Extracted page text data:

--- START ---

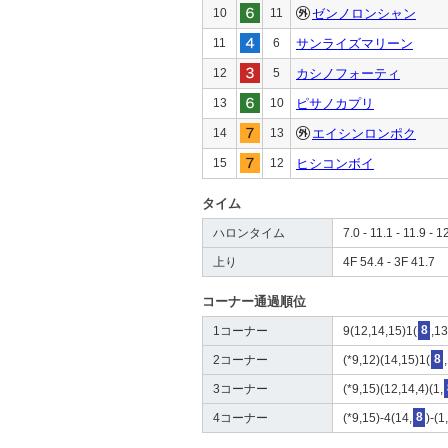
10
11
ゼンノロンシャン
11
6
サンライズマリーン
12
5
カシノフォーティ
13
10
ピサノカプリ
14
13
エイシンロンポク
15
12
ヒシコンボイ
タイム
ハロンタイム
7.0 - 11.1 - 11.9 - 1
上り
4F 54.4 - 3F 41.7
コーナー通過順位
1コーナー
9(12,14,15)1(
8
,13
2コーナー
(*9,12)(14,15)1(
8
3コーナー
(*9,15)(12,14,4)(1,
4コーナー
(*9,15)-4(14,
8
)-(1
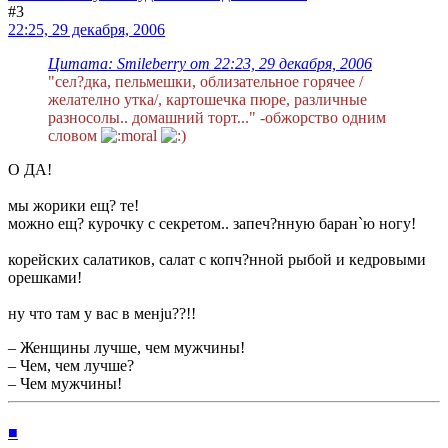
#3
22:25, 29 декабря, 2006
Цитата: Smileberry от 22:23, 29 декабря, 2006
"сел?дка, пельмешки, облизательное горячее /
желателно утка/, картошечка пюре, различные
разносолы.. домашний торт..." -обжорство одним
словом
О ДА!
мы жорики ещ? те!
можно ещ? курочку с секретом.. запеч?нную баран`ю ногу!
корейских салатиков, салат с копч?нной рыбой и кедровыми
орешками!
ну что там у вас в менju??!!
– Женщины лучше, чем мужчины!
– Чем, чем лучше?
– Чем мужчины!
■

--- END ---

_What the task requires:_ Copy nothing except the lines from the one holding "лучше, чем мужчины!" through the last line of the data above, and return them exactly.

_Solution for this task:_
– Женщины лучше, чем мужчины!
– Чем, чем лучше?
– Чем мужчины!
■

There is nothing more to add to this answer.